第64章 首を絞めたくなりました
コツン。と、頭に軽い衝撃が落ちて来る。
「やりすぎ」
『……天』
後ろから私の頭を小突いた天。スタッフ2人と私の間に、すっと割り込んだ。
彼らは、より一層 身を硬くする。そんな2人に、天は頭を下げた。目玉がこぼれ落ちそうなくらい目を見開いたスタッフに、凛とした声で語り掛ける。

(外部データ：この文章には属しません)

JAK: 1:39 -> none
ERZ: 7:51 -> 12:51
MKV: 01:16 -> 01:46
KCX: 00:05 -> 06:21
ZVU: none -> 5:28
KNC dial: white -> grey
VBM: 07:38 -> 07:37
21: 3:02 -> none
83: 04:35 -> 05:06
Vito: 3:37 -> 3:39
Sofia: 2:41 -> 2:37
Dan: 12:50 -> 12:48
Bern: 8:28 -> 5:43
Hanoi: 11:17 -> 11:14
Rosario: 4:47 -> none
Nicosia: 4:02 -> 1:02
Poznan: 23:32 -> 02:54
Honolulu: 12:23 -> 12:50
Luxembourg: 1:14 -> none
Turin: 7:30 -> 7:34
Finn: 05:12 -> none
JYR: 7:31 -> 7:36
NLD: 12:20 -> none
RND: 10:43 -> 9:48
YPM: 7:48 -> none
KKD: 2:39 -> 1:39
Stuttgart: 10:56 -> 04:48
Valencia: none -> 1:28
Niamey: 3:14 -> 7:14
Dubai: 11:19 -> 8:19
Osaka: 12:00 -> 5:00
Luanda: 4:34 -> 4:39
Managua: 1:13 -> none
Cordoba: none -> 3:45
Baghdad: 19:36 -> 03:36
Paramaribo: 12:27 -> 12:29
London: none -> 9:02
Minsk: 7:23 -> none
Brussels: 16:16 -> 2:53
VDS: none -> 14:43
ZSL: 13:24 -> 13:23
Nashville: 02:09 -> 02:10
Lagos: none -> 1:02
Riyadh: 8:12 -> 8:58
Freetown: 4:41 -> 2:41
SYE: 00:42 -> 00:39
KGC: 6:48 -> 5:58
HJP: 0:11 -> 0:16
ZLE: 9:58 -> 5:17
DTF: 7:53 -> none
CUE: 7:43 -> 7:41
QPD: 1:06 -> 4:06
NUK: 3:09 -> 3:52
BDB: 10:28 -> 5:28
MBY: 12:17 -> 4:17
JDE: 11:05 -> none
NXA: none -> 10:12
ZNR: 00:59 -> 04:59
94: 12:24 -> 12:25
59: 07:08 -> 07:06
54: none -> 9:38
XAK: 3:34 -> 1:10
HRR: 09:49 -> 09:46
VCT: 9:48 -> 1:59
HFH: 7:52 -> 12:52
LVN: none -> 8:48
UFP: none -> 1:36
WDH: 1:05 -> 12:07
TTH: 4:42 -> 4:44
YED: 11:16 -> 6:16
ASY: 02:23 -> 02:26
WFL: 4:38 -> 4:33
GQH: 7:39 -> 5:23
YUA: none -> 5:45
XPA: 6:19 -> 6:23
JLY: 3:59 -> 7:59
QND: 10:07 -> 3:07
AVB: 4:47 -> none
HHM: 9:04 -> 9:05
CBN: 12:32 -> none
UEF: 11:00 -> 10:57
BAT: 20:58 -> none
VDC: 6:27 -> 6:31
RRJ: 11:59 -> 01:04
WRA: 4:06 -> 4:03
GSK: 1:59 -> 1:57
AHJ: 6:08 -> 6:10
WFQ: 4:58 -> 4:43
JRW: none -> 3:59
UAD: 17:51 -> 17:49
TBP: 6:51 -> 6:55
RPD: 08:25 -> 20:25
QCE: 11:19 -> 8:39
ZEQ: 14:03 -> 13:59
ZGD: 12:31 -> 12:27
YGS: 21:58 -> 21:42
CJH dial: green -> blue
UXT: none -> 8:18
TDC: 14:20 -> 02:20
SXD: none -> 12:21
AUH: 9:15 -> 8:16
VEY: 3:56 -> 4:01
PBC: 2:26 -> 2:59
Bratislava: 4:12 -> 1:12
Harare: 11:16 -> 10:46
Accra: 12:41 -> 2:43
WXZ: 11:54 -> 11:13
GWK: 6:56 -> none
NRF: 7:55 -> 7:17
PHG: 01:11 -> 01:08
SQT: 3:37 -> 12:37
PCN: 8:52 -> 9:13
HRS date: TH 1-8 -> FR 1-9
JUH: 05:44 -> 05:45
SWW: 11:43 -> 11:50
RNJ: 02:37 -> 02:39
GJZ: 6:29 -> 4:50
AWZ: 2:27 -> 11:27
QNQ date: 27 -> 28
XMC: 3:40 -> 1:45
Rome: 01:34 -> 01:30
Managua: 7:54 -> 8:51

「ボクの力が至らないばかりに、スタッフの皆さんにはご迷惑をおかけして。本当に、申し訳ありません」
「ちょっ、いやそんな!頭を上げて下さいよ!」
「そうですよ!!大体…悪いのはイライラして九条さんに当たってしまった自分達でっ」
『そうだそうだ』
「はぁ… プロデューサー」
『……』
「ハウス」
『……わん』
主人により帰宅命令の出された私は、仕方なく その場を後にする。
しかしやっぱり3人が気になって、後ろを振り返る。
天は相変わらず頭を下げていたし、スタッフ達は恐縮した様子で何度も腰を90度に折り曲げていた。
…軽い後悔を覚えた。
私が怒りに任せてしゃしゃり出なければ、天に頭を下げさせる事もなかったのではないだろうか と。
『私から取り上げたコーヒーはどこへやったんです?』
「楽屋へ戻って来たボクにかける第一声がそれ?」
天は呆れた様子で扉を閉めた。その手にコーヒーは握られていない。
「突然いなくなったキミを追い掛けるのに必死で、近くにいた誰かに押し付けるようにあげちゃったよ」
『まぁ酷いですね。私がせっかく貴方の為に購入したというのに』
「そう思うなら、もうあんなふうに暴走しないで」
『面目無いです。何をしたら許してくれます? 3回まわってワンって鳴いてみせましょうか』
「見たいところだけど、いいよ。許してあげる。